Паша кашлял. Бледное лицо, синяки под глазами. Руки тряслись, но он докурил. И стал почти зеленым.
− Ну что, хватит? – спросила мать.
− Да, − тихо ответил сын и, шатаясь, вышел из кухни. Но повернул не в комнату, а в туалет.
Его рвало, выворачивало изнутри все легкие. Мальчик думал, что умирает.
Мать быстро открыла форточки, налила сыну воды. Полчаса помогала промывать желудок, чтобы вывести всю гадость. Потом Паша уснул и проспал двенадцать часов.
После этого случая Корчагин никогда больше не курил.
Глава 7. Пионер
21 апреля 1981 года
− Я, Корчагин Павел, вступая в ряды Всесоюзной пионерской организации имени Владимира Ильича Ленина, перед лицом своих товарищей торжественно клянусь горячо любить свою Родину. Жить, учиться и бороться, как завещал великий Ленин, как учит Коммунистическая партия. Всегда выполнять Законы пионеров Советского Союза, − громко произносил третьеклассник на линейке накануне дня рождения вождя революции.
А через неделю на одной из перемен Корчагин подговорил четверых одноклассников идти после уроков в церковь. Клад искать.
− Ты что, Марьиванна узнает, родителей в школу затаскает, − прошептал, оглядываясь по сторонам, хорошист Славка Подгорный, командир их бывшей октябрятской звездочки.
− И из пионеров сразу исключат, − добавила белобрысая Светка.
− Не узнают. Если никто не сдаст, − поставил точку в разговоре Пашка и прищуренным взглядом обвел остальных.
Тихоня Наташа и санитарка Вера дружно замотали головами. Могила.
Храм располагался на въезде в город. Старики рассказывали, что после революции главный колокол сбросили, а иконы, серебряное и золотое убранство церкви безвозвратно исчезли. После войны здесь размещался склад, клуб. Затем, пока не построили общежитие, жили геологи. Теперь же храм стоял заброшенный.
Через заколоченные двери пройти было невозможно. Но ребята нашли лазейку и, бросив портфели в темный закопченный угол здания, стали осматривать и простукивать стены. Прошел час. Однако ничего кроме надписи «Саша + Таня», разбитой бутылки-чебурашки да паутины не обнаружили.

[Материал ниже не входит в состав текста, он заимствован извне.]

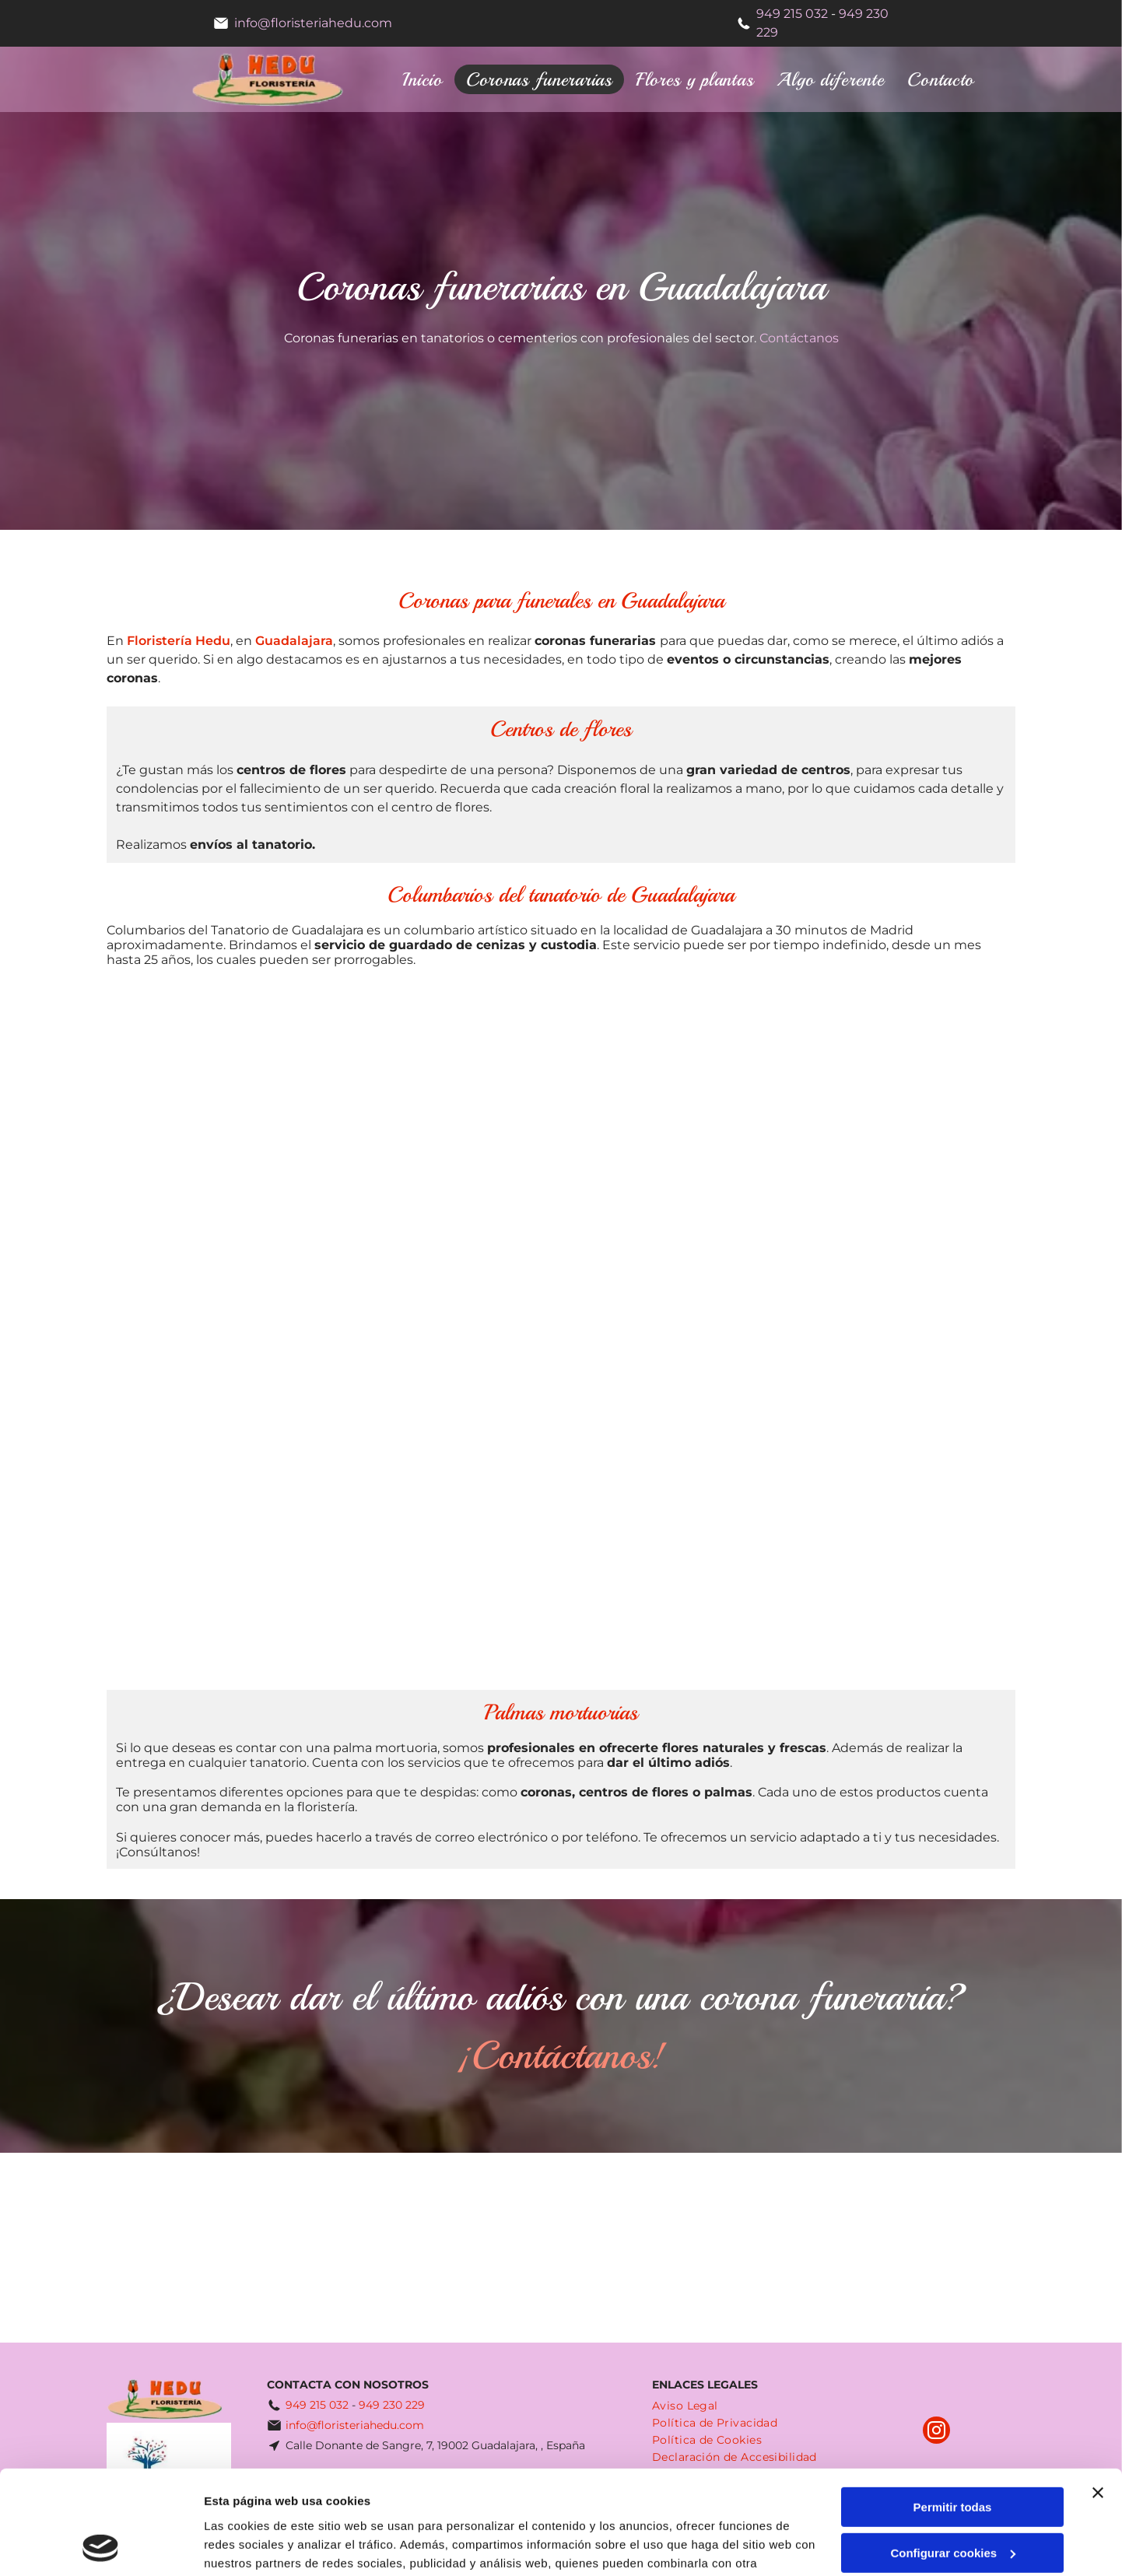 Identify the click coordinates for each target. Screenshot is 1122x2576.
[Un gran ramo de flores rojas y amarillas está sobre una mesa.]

На колокольню вела полуобвалившаяся деревянная лестница. Пашка, недолго думая, стал подниматься. Он всегда стремился быть первым. Страха не знал. Следом пошел Славка. Третьей – Верка.
Ступеньки скрипели. Вдруг одна сломалась под левой ногой Славика, и тот провалился по колено. Корчагин среагировал мгновенно: ухватил друга за руку и помог выбраться. Две девочки, не успевшие еще зайти на лестницу, ахнули и остались стоять внизу.
− Мы не пойдем, − чуть не плача, проговорила Наташа.
− Эх вы, трусихи! Мы же пионеры, всегда должны быть первыми, − отважно произнес Пашка и стал взбираться выше.
Через минуту троица стояла на колокольне.
Перед взором ребят открылась красота родного края. С одной стороны − берег извилистой реки, куда летом они бегали купаться и ловить рыбу, подвесной мостик, деревянные дома, вьющийся легкий дымок из труб. А с другой – лес и горы, на фоне которых виднелся башенный подъемный кран и котлован.
Глядя на начинающееся строительство нового микрорайона, Пашка подумал: «Я тоже когда-нибудь построю дом». Стать строителем была его главная мечта.